A new (old) Christmas post will appear tomorrow.

Some images, I like them so much I keep thinking of new punchlines for them, and using them over and over. This is one. It’s noteworthy in a number of respects. First, it’s unusual in that it was shot outdoors. This doesn’t happen often, for lack of appropriate places to shoot, and the general difficulty of logistics. Shooting things outside begs the use of vehicles, my huge guard tower and so on, and I have to haul all these, set them up, endure the inevitable strange looks if I’m in a park or other pubic location, and then lug it all home again. And coastal Oregon basically offers two kinds of days. Days where the weather is crap, and days when every public place is jammed with tourists. So I rarely get beyond my own front lawn, which is what we have here. The “road” is literally my front walk.

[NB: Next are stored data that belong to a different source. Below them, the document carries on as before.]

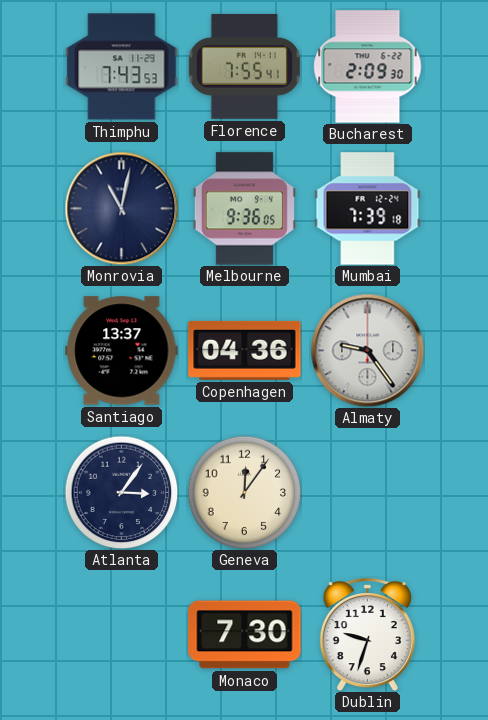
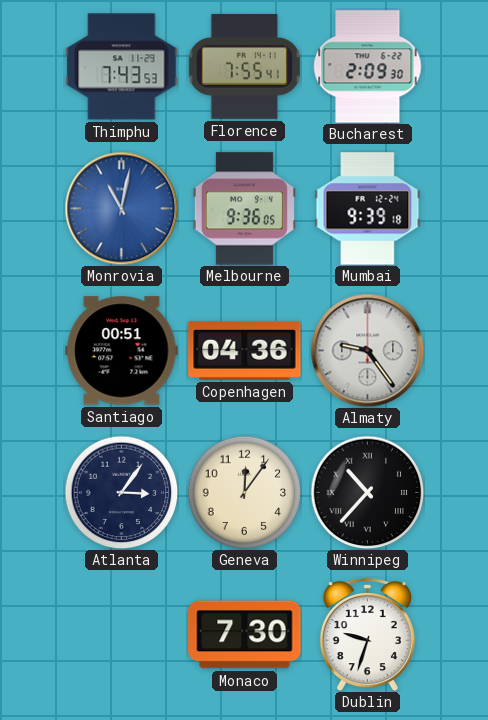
Monrovia dial: navy -> blue
Mumbai: 7:39 -> 9:39
Santiago: 13:37 -> 00:51
Winnipeg: none -> 10:37
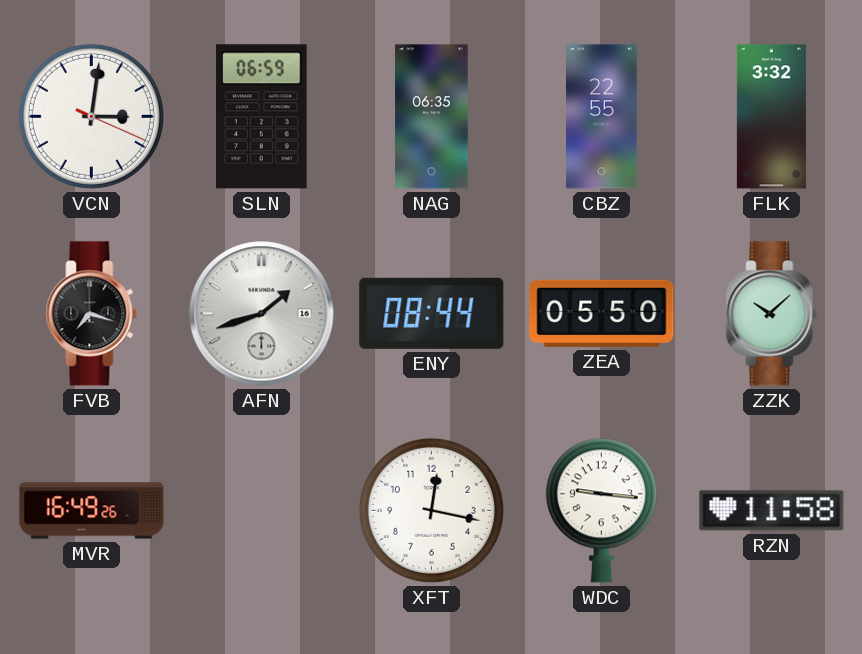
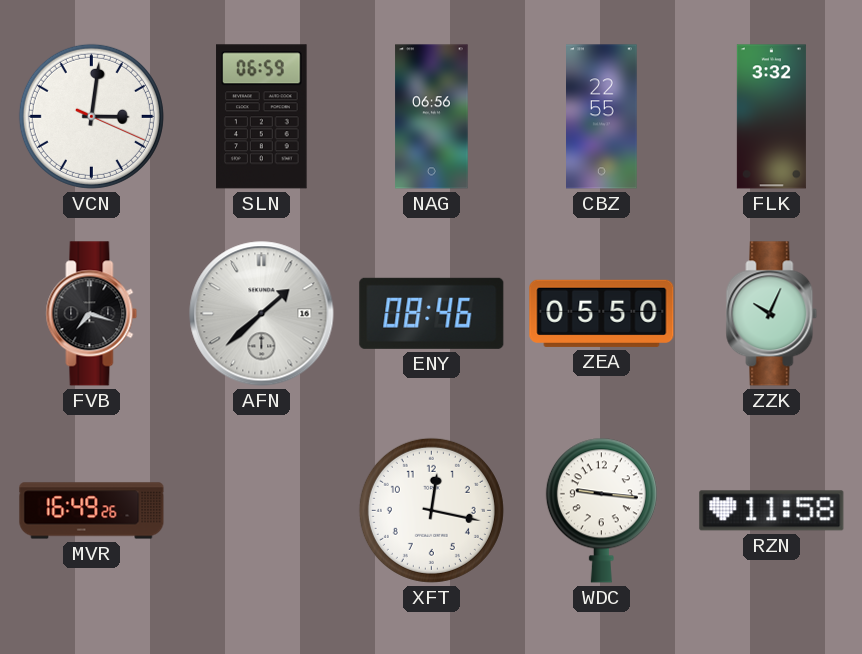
NAG: 06:35 -> 06:56
AFN: 1:42 -> 1:38
ENY: 08:44 -> 08:46
ZZK: 10:08 -> 10:04
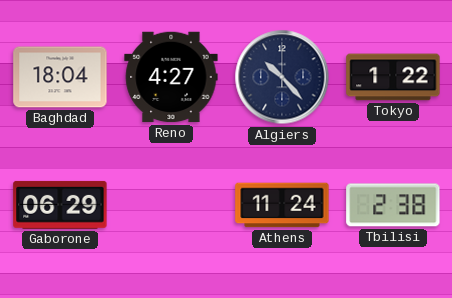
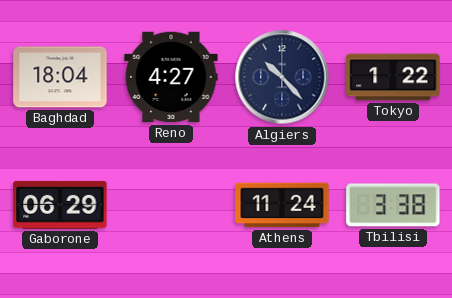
Tbilisi: 2:38 -> 3:38
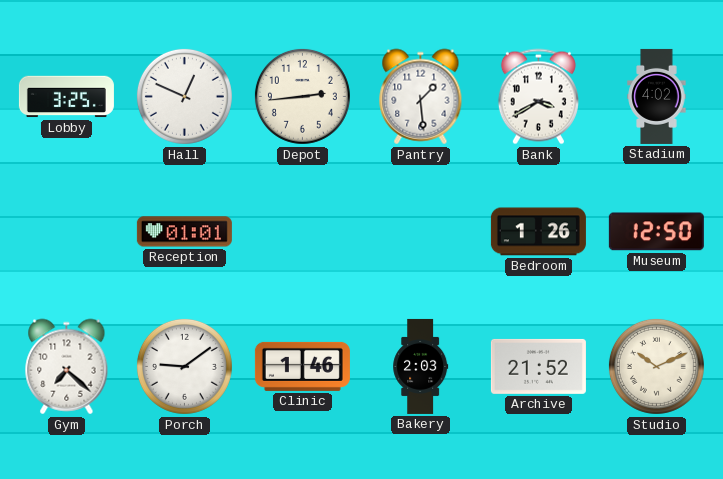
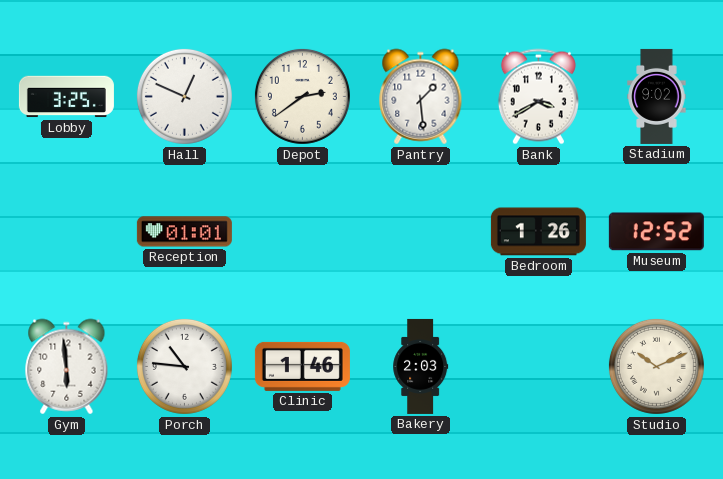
Depot: 2:44 -> 2:39
Stadium: 4:02 -> 9:02
Museum: 12:50 -> 12:52
Gym: 7:22 -> 5:59
Porch: 9:09 -> 10:46
Archive: 21:52 -> none
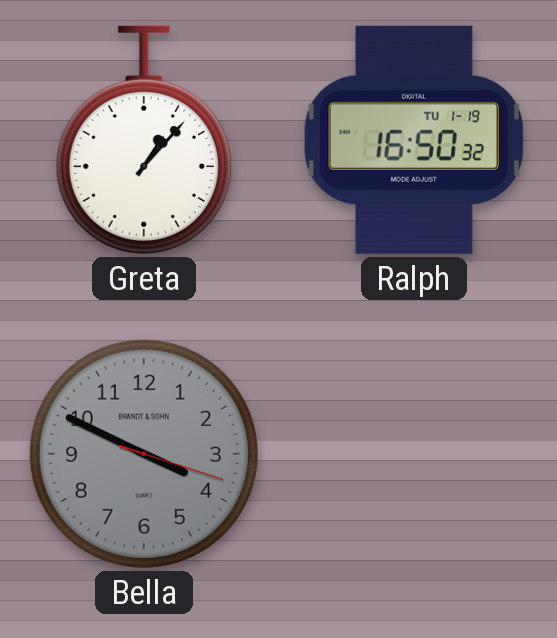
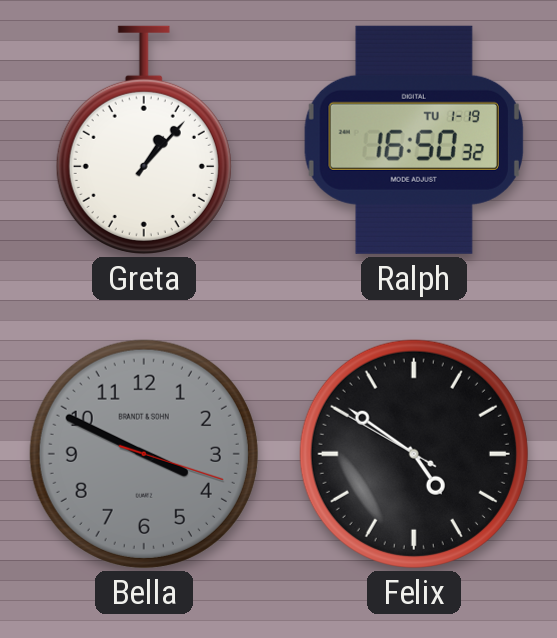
Felix: none -> 4:50
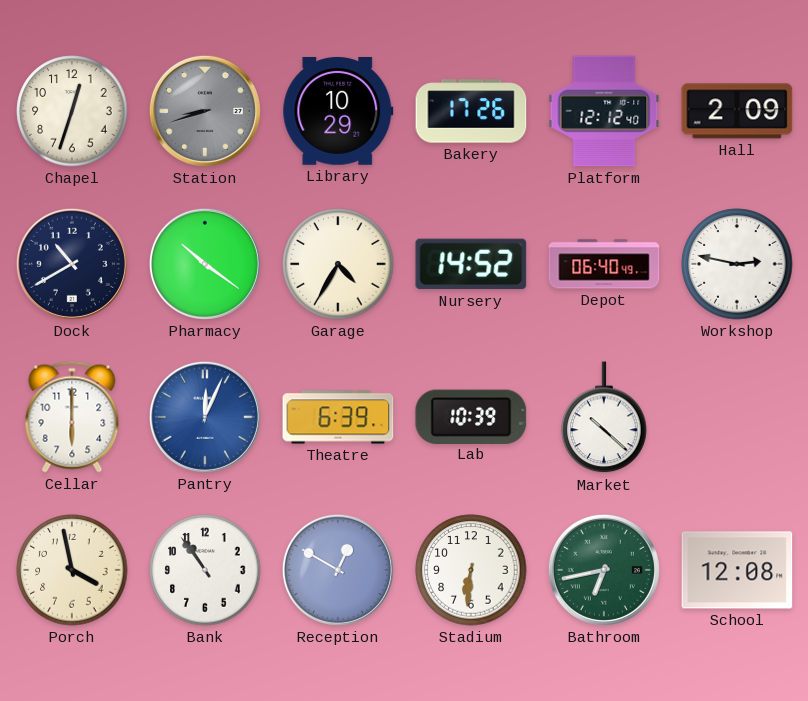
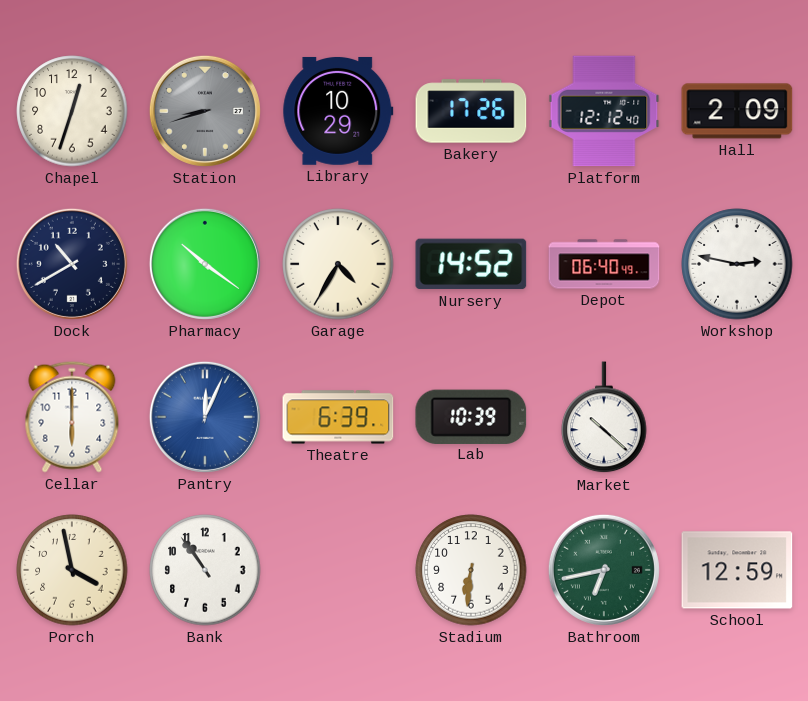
Reception: 12:50 -> none
School: 12:08 -> 12:59
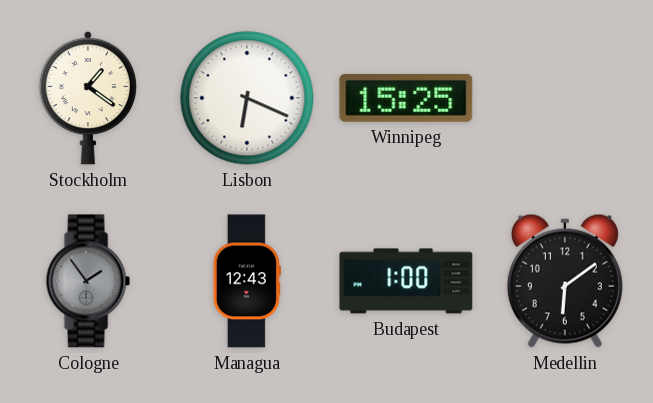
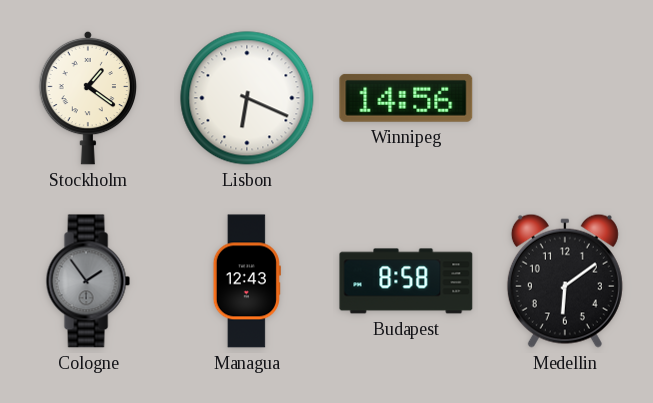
Winnipeg: 15:25 -> 14:56
Budapest: 1:00 -> 8:58
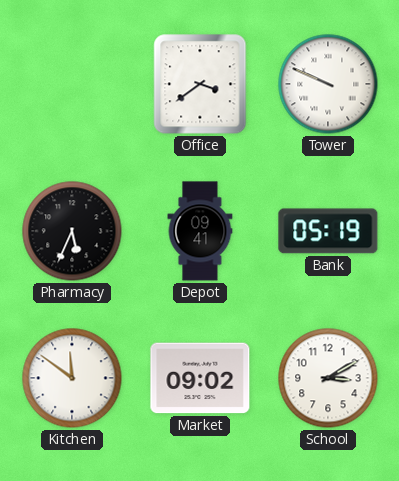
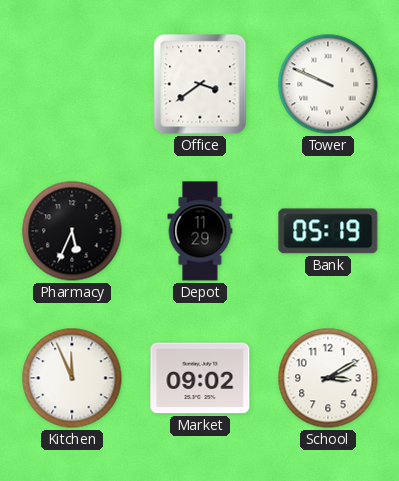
Depot: 09:41 -> 11:29
Kitchen: 11:51 -> 11:56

Also, for Minions 1.o, it has a lot of post processing “special effects” added in my photo editing software: the smoke, the electric arcs, markings on the vehicles, even the digital readout in the speed gun. And usually, the figures in “Minions at Work” are highly “kitbashed,” meaning they combine figures, costumes and accessories from several different figures and manufacturers to create a new character. The GI Joe state trooper is probably one of the most unmodified figures seen in the run. It was just a great little set, and there wasn’t anything I could do to improve on it. Hasbro doesn’t do stuff like this any more. The only addition was the “speed gun.” It’s actually a radio tracker from an “Adventures of GI Joe” set, where it was to be used to track the radio collars put on wild animals for scientific purposes.

Finally, there’s a bit of trickery with the “police car.” Much as a 1/6th scale police car would be a great thing to own, I don’t have one, and it seemed I really needed to represent one in this panel. What I DID have was a New Bright Toys large-scale, radio-control, Ford F-150 pickup, color: black. Though it’s big, the pickup is closer to 1/10th scale than the 1/6th scale of the Minions universe. But by just showing the (two low) truck nose, which is black, I trick the viewer into assuming its the nose of a black-and-white patrol CAR. Truck people would never be fooled if they look closely, but odds are they never would (until I just mentioned it). A photo-edited-in police car bumper-sticker adds to the illusion.